> [Records supplied]:
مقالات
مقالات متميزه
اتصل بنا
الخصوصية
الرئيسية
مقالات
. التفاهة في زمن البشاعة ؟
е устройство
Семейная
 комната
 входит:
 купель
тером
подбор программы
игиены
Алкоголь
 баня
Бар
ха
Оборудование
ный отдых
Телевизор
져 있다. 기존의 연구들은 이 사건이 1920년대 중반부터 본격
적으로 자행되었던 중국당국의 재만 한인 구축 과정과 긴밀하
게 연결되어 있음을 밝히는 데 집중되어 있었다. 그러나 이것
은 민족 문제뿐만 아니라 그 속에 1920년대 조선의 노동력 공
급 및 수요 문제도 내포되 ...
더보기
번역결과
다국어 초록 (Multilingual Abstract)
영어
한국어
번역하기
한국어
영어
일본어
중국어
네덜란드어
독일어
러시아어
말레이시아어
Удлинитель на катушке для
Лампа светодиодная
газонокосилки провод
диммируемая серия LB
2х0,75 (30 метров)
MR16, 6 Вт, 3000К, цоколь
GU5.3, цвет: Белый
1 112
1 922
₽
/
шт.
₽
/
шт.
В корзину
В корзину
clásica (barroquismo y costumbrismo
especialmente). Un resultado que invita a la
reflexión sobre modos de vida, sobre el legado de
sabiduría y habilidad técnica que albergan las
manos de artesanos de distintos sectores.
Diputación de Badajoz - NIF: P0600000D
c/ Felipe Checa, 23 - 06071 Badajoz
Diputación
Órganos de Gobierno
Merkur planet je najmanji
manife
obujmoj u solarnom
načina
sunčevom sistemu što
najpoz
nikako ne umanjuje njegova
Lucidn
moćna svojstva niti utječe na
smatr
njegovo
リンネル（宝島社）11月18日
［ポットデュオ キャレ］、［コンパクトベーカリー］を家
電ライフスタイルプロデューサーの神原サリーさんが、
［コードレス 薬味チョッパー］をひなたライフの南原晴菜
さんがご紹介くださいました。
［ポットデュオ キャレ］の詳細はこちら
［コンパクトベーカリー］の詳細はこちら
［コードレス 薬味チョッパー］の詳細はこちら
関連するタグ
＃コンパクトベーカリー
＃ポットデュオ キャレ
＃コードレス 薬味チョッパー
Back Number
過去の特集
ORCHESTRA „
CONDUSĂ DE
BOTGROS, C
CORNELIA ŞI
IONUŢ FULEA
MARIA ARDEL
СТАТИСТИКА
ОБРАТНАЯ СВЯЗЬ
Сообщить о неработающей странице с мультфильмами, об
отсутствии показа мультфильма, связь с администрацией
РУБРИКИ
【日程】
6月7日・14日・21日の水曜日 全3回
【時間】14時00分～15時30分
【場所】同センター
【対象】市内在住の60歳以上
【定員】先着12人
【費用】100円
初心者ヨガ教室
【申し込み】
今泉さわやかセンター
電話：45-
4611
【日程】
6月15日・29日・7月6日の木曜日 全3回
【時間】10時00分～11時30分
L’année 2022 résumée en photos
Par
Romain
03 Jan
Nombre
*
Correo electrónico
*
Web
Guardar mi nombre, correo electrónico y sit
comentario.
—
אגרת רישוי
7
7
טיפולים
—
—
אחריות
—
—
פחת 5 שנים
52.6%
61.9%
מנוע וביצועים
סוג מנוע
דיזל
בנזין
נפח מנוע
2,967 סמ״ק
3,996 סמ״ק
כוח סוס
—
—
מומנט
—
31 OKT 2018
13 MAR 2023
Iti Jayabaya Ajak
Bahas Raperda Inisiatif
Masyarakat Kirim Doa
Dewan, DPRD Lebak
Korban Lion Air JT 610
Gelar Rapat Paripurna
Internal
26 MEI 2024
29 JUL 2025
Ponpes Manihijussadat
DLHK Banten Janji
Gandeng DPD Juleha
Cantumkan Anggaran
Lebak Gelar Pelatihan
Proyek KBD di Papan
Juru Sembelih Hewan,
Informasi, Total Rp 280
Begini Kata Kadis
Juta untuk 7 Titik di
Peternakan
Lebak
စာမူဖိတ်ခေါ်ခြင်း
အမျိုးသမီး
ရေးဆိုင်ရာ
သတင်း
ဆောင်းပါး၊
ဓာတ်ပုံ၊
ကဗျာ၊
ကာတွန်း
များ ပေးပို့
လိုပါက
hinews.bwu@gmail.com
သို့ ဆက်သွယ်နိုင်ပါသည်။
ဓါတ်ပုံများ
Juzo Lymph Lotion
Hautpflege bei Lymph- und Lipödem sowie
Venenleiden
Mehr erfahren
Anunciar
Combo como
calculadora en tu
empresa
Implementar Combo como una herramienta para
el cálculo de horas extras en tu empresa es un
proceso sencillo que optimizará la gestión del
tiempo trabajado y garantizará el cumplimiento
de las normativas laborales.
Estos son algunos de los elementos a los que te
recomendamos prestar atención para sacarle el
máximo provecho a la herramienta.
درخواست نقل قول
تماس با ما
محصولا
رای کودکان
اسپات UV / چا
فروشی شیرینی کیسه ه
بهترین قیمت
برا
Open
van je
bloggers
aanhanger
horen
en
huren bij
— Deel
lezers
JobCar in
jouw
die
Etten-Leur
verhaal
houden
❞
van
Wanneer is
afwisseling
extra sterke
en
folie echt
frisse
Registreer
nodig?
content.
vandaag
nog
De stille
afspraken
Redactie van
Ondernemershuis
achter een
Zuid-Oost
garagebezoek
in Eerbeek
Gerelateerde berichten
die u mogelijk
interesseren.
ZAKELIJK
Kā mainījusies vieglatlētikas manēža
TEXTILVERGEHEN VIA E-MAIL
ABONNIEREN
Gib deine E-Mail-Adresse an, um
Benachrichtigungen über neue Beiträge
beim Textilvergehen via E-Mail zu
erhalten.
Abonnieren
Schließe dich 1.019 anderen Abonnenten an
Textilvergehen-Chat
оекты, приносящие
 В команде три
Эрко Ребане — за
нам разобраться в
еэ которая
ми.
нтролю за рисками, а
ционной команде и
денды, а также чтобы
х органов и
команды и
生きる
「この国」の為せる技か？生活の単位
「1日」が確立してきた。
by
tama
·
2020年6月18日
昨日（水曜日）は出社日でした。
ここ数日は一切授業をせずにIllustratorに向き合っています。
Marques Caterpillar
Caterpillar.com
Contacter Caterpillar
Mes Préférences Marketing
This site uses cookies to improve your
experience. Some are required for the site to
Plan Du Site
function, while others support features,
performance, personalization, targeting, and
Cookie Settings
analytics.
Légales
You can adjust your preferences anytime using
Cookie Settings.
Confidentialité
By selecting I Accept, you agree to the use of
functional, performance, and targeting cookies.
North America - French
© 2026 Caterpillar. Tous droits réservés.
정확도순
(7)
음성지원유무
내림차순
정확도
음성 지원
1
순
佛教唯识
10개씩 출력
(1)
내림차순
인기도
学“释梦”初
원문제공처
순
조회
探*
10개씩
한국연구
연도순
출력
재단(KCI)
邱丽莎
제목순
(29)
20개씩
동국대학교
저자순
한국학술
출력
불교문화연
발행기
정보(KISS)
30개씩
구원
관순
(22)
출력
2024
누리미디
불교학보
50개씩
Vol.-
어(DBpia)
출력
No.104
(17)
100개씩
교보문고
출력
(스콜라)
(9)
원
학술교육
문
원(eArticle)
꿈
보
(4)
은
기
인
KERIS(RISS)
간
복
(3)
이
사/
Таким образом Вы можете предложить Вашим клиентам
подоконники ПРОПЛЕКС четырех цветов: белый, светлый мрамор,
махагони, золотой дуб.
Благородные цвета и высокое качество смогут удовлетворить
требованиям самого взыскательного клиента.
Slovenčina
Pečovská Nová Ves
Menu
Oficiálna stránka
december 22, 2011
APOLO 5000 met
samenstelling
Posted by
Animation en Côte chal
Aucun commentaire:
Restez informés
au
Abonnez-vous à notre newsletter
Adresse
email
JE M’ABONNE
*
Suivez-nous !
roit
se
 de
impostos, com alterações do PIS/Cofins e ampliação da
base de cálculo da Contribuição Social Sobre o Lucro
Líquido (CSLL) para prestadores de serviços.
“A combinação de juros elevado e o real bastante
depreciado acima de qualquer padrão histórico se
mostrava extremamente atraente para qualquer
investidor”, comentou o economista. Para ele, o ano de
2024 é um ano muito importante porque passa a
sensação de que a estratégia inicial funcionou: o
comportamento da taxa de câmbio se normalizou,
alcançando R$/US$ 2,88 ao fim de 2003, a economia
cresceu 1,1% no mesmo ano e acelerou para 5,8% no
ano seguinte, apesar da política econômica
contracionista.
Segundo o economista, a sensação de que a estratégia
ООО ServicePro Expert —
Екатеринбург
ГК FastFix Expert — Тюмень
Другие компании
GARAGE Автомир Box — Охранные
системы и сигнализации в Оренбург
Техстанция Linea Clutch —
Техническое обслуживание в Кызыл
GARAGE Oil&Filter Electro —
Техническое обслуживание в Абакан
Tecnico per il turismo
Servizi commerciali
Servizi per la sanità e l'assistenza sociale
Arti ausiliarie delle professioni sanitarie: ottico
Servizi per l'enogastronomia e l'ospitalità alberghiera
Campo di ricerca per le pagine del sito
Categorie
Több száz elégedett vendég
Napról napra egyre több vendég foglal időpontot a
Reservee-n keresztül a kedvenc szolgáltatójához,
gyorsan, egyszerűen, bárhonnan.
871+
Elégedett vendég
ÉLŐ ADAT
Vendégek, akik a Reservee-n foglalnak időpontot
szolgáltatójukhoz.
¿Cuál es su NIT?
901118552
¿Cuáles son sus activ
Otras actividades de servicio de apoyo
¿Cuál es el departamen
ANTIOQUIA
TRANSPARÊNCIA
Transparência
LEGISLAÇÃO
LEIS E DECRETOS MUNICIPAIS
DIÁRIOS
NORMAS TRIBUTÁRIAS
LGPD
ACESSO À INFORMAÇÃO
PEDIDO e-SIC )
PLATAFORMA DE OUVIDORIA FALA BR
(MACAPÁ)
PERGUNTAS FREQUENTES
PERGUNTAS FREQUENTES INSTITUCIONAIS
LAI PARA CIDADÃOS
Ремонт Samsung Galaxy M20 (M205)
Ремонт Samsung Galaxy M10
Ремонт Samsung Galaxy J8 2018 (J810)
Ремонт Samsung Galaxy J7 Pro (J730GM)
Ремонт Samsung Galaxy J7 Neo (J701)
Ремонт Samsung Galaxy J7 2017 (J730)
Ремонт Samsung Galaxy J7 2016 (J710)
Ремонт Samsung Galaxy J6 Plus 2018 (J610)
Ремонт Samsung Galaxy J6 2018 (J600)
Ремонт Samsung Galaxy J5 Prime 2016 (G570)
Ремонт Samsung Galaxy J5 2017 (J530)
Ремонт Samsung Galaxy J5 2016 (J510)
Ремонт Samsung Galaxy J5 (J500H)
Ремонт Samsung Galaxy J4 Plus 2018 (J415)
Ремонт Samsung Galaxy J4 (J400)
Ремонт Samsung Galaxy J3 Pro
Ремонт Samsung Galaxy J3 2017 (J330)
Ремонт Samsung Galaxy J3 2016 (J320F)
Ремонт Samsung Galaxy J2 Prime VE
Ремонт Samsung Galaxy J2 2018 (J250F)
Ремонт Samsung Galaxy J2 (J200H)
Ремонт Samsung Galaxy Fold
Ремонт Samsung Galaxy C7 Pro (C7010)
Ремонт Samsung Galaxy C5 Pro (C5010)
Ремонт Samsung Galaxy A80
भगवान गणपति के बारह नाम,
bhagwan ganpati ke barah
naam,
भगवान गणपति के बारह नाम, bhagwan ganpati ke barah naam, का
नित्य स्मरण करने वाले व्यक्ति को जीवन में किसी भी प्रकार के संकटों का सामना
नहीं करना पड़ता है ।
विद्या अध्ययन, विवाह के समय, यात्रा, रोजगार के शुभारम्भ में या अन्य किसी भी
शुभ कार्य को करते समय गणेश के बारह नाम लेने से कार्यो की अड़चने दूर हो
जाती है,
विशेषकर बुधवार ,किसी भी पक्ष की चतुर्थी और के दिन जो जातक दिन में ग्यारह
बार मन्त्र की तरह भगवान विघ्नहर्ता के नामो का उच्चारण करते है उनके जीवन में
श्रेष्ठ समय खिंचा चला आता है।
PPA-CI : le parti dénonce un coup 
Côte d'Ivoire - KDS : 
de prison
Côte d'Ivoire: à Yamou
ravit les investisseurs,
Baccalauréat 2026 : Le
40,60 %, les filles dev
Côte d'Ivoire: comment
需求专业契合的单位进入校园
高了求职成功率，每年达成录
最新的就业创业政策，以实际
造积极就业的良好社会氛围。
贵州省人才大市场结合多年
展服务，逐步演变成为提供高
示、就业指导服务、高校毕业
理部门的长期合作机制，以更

> [Aim of the exercise]: Give again, word for word, the lines of the listing, starting at its first line and ending with the line containing "게 연결되어 있음을 밝히는 데 집중되어 있었다. 그러나 이것".

> [Output below]:
مقالات
مقالات متميزه
اتصل بنا
الخصوصية
الرئيسية
مقالات
. التفاهة في زمن البشاعة ؟
е устройство
Семейная
 комната
 входит:
 купель
тером
подбор программы
игиены
Алкоголь
 баня
Бар
ха
Оборудование
ный отдых
Телевизор
져 있다. 기존의 연구들은 이 사건이 1920년대 중반부터 본격
적으로 자행되었던 중국당국의 재만 한인 구축 과정과 긴밀하
게 연결되어 있음을 밝히는 데 집중되어 있었다. 그러나 이것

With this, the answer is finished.